Sunday, November 15, 2020

SENSE AND SYMMETRY (AND ARTIFICE)

 

Of course truth is stranger than fiction. Fiction has to make sense. --Mark Twain (or someone imitating him).

The symmetry of form attainable in pure fiction cannot so readily be achieved in a narration essentially having less to do with fable than with fact. Truth uncompromisingly told will always have its ragged edges; hence the conclusion of such a narration is apt to be less finished than an architectural finial. --Herman Melville, BILLY BUDD.



I’m reasonably sure that neither Twain nor Melville were first to observe that the pure artifice of fiction—whether one calls it “sense” or “symmetry”-- was radically different from the chaos of experience known as “the real world.” Of the two, though, Melville’s term proves more piquant in terms of its associations.

I introduced the concept of “artifice” as a counter to that of “verisimilitude,” and in this essay I aligned verisimilitude with the world of finite things, perata, and artifice with the world of the theoretically infinite, apeiron. Melville’s alignment of “fable/fiction” with “symmetry” has a related appeal, not least because he seems to be saying that the world of facts and reality is by contrast dominated by “asymmetry,” signified by his claim that “truth uncompromisingly told will always have its ragged edges.”

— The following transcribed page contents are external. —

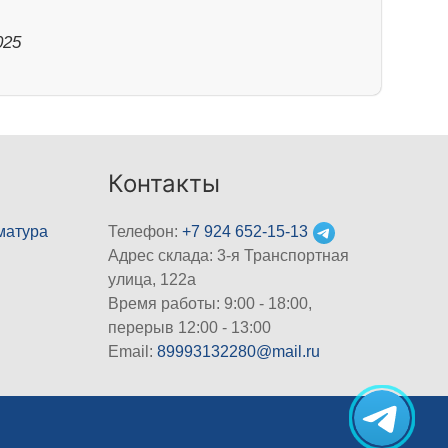
025
Контакты
матура
Телефон:
+7 924 652-15-13
Адрес склада: 3-я Транспортная
улица, 122а
Время работы: 9:00 - 18:00,
перерыв 12:00 - 13:00
Email:
89993132280@mail.ru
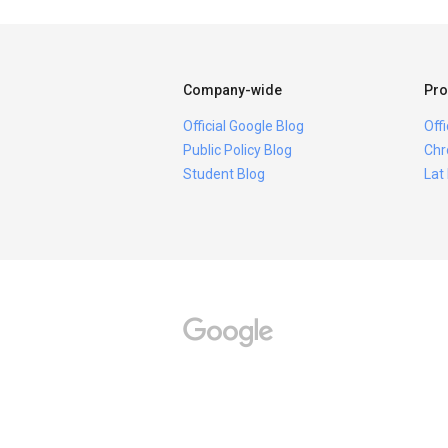
Company-wide
Pro
Official Google Blog
Off
Public Policy Blog
Chr
Student Blog
Lat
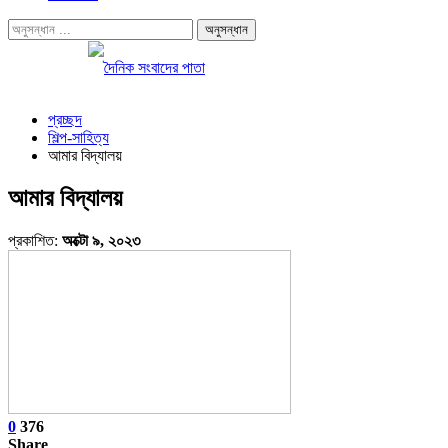
প্রচ্ছদ
শিল্প-সাহিত্য
আমার বিদ্যালয়
আমার বিদ্যালয়
প্রকাশিত:
অক্টো ৯, ২০২৩
0
376
Share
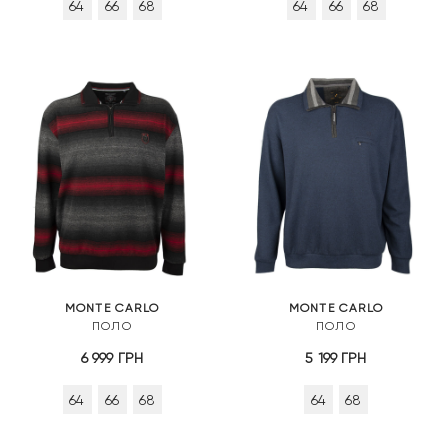
64
66
68
64
66
68
MONTE CARLO
MONTE CARLO
ПОЛО
ПОЛО
6 999
ГРН
5 199
ГРН
64
66
68
64
68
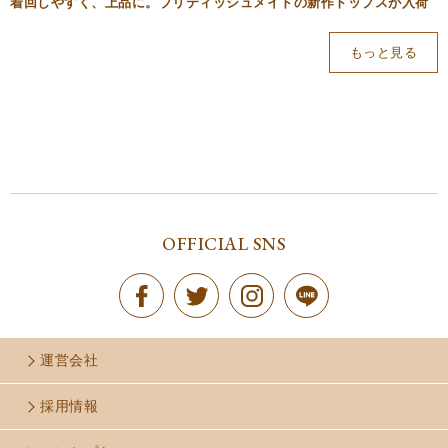
着回しやすく、上品に。ブリティッシュメイドの新作トップスが入荷
もっと見る
OFFICIAL SNS
運営会社
採用情報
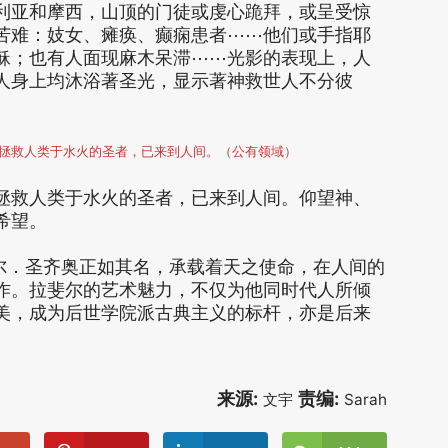
利亚和摩西，山顶的门徒或虔心跪拜，或呈受惊
苦难：妓女、瘫痪、癫痫患者⋯⋯他们或手指耶
稣；也有人面现麻木呆滞⋯⋯光影的表现上，人
人身上均沐浴著圣光，显示著神救世人不分彼
拯救人类于水火的圣者，已来到人间。（公有领域）
拯救人类于水火的圣者，已来到人间。仰望神、
希望。
斐尔．圣齐奥正如其名，承载着天之使命，在人间的
作。拉斐尔的艺术魅力，不仅为他同时代人所倾
美，成为后世学院派古典主义的标杆，亦是后来
来源:
责编:
文宇
Sarah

Assuming that this projected parallel is a fair extension of Melville’s thought, what’s “asymmetrical” about “truth” in its connotation of factual occurrences? The sense I get from Melville’s “ragged edges” is that the real world, unlike the world of fiction and fable, doesn’t ever come to a designated end, be that ending comic or tragic. Reality just goes on and on and on—and so do people. Though the sailors who witness Billy Budd’s symbolic crucifixion are impressed enough that they keep in their hearts “the image of the Handsome Sailor,” people who never met Billy will not only not know of him, they may believe the false reports of newspapers (the “fake news” of the day) that claimed the Handsome Sailor was a base mutineer.

In contrast, though there may not be such a thing as an absolutely “pure fiction,” fiction is “symmetrical” in terms of using recognizable tropes to put across emotional effects. In creating BILLY BUDD Melville knows that by using tropes that associated the titular sailor with Jesus Christ, he can produce a symmetrical effect in which Billy’s sacrificial death parallels that of Jesus. That is not to say that any reader will make a strict one-on-one equation of the two: at most Billy Budd is a literary “imitatio Dei.”

Further, the tropes used in art and literature must be judged to be “open signifiers” after the fashion of Jung’s archetypes. Neither tropes nor archetypes have content as such: their content changes according to the way they are used by creators. Melville uses Christian sacrificial tropes to impress his readers with the nobility of the central character and the pathos of his sacrifice to the “god” of mortal expedience. Another author, however, may use the same images to different effects. The tropes belonging to artifice are infinite in terms of their potential content and in terms of their ability to combine with other artifice-tropes. In contrast, the tropes that signal “verisimilitude” to the audience are finite in that they always depend on reproducing some sense of “life as it is,” no matter whether the reality is that of ancient Rome or 19th-century Nantucket. Their effect is asymmetrical insofar as they function to either counteract or at least counterpoint the symmetry of artifice.